KANSAS CITY, Kan. — Even though the General Motors Fairfax plant in Kansas City, Kansas, wasn’t called to strike, its workers will still be impacted.

Leaders at the Fairfax plant said they will still run out of parts to keep operating and could go idle as soon as next week.

The United Auto Workers union has members on strike at three factories as it presses Detroit companies to come up with better wage and benefit offers. One of those factories is a GM assembly plant in Wentzville, Missouri.

Less than one day into the strike, a spokesman for GM Fairfax said striking at the Wentzville plant has “already had a negative ripple effect.”

The Wentzville factory supplies critical stampings for Fairfax’s operations, according to the KCK plant.

The over 2,000 employees at Fairfax are already working under an expired agreement, and there are no provisions for company-provided “SUB-pay,” which is sometimes provided during temporary layoffs.

“We have said repeatedly that nobody wins in a strike and that effects go well beyond our employees on the plant floor and negatively impact our customers, suppliers and the communities where we do business,” the Fairfax plant spokesperson said.

Contracts between 146,000 auto workers and GM, Ford and Stellantis expired Thursday night.

The union has a list of demands, including 36% pay raises over four years, cost of living raises, and an end to different tiers of wages for workers. Ford and GM are offering 20% during the next contract while Stellantis’ last known offer was 17.5%.

UAW President Shawn Fain said Thursday night that more factories could be added to the strike list if negotiations don’t go the union’s way.

During what are expected to be segmented strikes at various plants, striking workers would receive $500 a week.

But that strike fund isn’t bottomless, and it’s not immediately clear if Fairfax workers will receive strike pay or be eligible for unemployment.
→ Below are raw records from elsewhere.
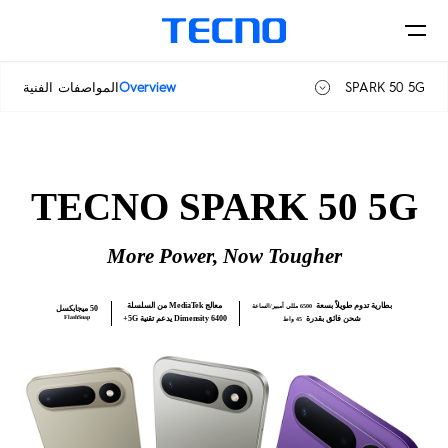
SPARK 50 5G
Overview
المواصفات الفنية
SPARK 50
الهواتف
SPARK 50 5G
TECNO SPARK 50 5G
More Power, Now Tougher
اكسسورات
POVA
CAMON
بطارية تدوم طويلاً بسعة
معالج MediaTek من السلسلة
6500 مللي أمبير/الساعة
50 ميجابكسل
شحن فائق بقدرة
Dimensity 6400 يدعم تقنية 5G+
FlashSnap
45 واط
أين يمكن الشراء
Accessories
MEGABOOK
SPARK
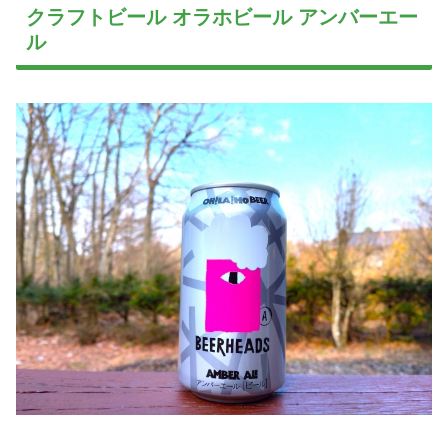
クラフトビール オラホビール アンバーエー
ル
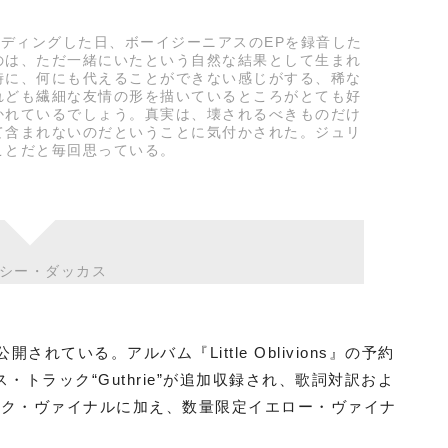
コーディングした日、ボーイジーニアスのEPを録音した
のは、ただ一緒にいたという自然な結果として生まれ
時に、何にも代えることができない感じがする、稀な
れども繊細な友情の形を描いているところがとても好
かれているでしょう。真実は、壊されるべきものだけ
て含まれないのだということに気付かされた。ジュリ
ことだと毎回思っている。
シー・ダッカス
されている。アルバム『Little Oblivions』の予約
トラック“Guthrie”が追加収録され、歌詞対訳およ
ック・ヴァイナルに加え、数量限定イエロー・ヴァイナ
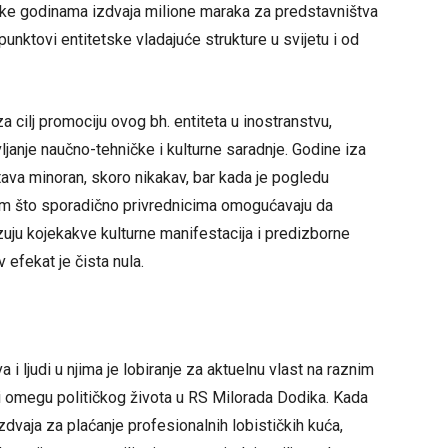
ke godinama izdvaja milione maraka za predstavništva
 punktovi entitetske vladajuće strukture u svijetu i od
a cilj promociju ovog bh. entiteta u inostranstvu,
ljanje naučno-tehničke i kulturne saradnje. Godine iza
tava minoran, skoro nikakav, bar kada je pogledu
sim što sporadično privrednicima omogućavaju da
uju kojekakve kulturne manifestacija i predizborne
 efekat je čista nula.
 i ljudi u njima je lobiranje za aktuelnu vlast na raznim
 i omegu političkog života u RS Milorada Dodika. Kada
dvaja za plaćanje profesionalnih lobističkih kuća,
UMKC Economics Professor Dr. Sirisha Naidu told FOX4 it’s clear after laboring through the pandemic, workers are leveraging a labor shortage and trying to create more balanced work and personal lives.

“What’s driving members’ expectations are the Big 3’s profits. You can’t make $21 billion in profits in half a year and expect members to take a mediocre contract,” Naidu said. “I think the workers across various industries are making a stand and asking for a very small share of that profit.”